Un poco olvidado en el contexto de las apariciones guadalupanas de las que había dado cuenta el primer arzobispo de la Nueva España, fray Juan de Zumárraga, se encuentra el dominico Alonso de Montúfar, quien fue nombrado por Carlos I, el segundo arzobispo del Virreinato, en 1551. Habiendo nacido y criado en la Granada de fines del Califato y del siglo XV, en un ambiente de cercanía con el Islam, Montúfar pudo conocer la experiencia de las diferencias culturales al contacto con una nueva religión y la integración de los vencidos; llegó a su puesto, con la intención de respetar algunas tradiciones indígenas y algunas ritualidades europeas y según Gruzinski: “Vemos en Montúfar una visión social, un designio político y una ambición religiosa que explican bastante bien el papel que, supuestamente, asumió en la difusión del culto de la Virgen de Guadalupe” (Gruzinski, 1994 p. 103).
La devoción y ritualidad hacia esta advocación mariana, podría atribuirse a ese dejar hacer de las órdenes religiosas, como a la postura política de la autoridad virreinal tanto de Cortés como de Montúfar. Se dejó a las organizaciones indígenas continuar con muchas de sus prácticas rituales diarias, como los rezos y oraciones, la ornamentación con flores que no existía ni existe en Europa, de los templos y altares, la aromatización con copal y las danzas que aun se practican en los atrios de los templos y parroquias en las fiestas patronales.
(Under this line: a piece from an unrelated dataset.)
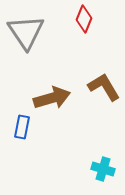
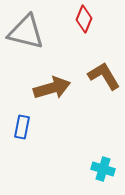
gray triangle: rotated 42 degrees counterclockwise
brown L-shape: moved 11 px up
brown arrow: moved 10 px up
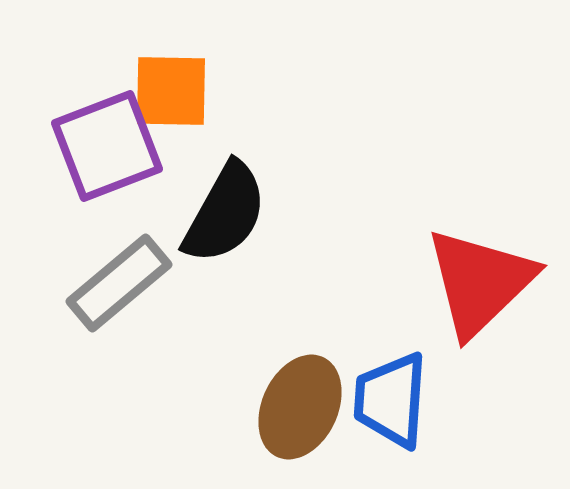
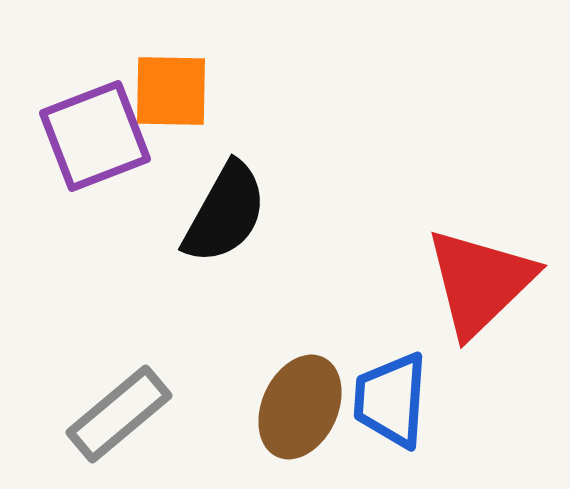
purple square: moved 12 px left, 10 px up
gray rectangle: moved 131 px down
El culto guadalupano ha sobrevivido más de quinientos años y ha permeado a la mayoría de los mexicanos por una o varias razones: la búsqueda de una madre amorosa y tierna que todo lo comprende perdona y acepta, como diría el psicoanálisis del mexicano, de Santiago Ramírez; como la Generala de los ejércitos insurgentes del cura Hidalgo o la protectora que los zapatistas de Emiliano llevaban en el interior de la copa de sus sombreros.
Este culto que va hasta los confines de la América, de todos los idiomas en que se comunica, a todas las clases sociales e ideológicas, como refería el maestro Froylán López Narváez, quien se decía era “marxista guadalupano”, así como en advocación de prostitutas, delincuentes y alcohólicos que le piden perdón todos los días, antes de reincidir en sus fallas; no resulta impertinente si le sirve a alguien como sentido de vida. Lo que sí parece un espectáculo mediático de visos pornográficos como dice Byung Chul Han, es exhibir a la madre de los mexicanos en un show de “mañanitas” que transmiten los engendros televisivos al que asisten los supuestos elegidos devotos, a realizar un performance de poca monta, y un programa de uno de los monstruos televisivos de este país, que expone y difunde actos de violencia en todas sus modalidades en el que la imagen de la Virgen de Guadalupe es manoseada todos los días. Sólo se sugiere ser respetuosos con la devoción hacia esta hermosa imagen simbólica de nuestra relación con la Madre de los mexicanos.
Gruzinski, S. (1994). La Guerra de las Imágenes. FCE. México.
Nebel, R. (1995). Santa María Tonantzin Virgen de Guadalupe. Continuidad y transformación religiosa en México. FCE. México.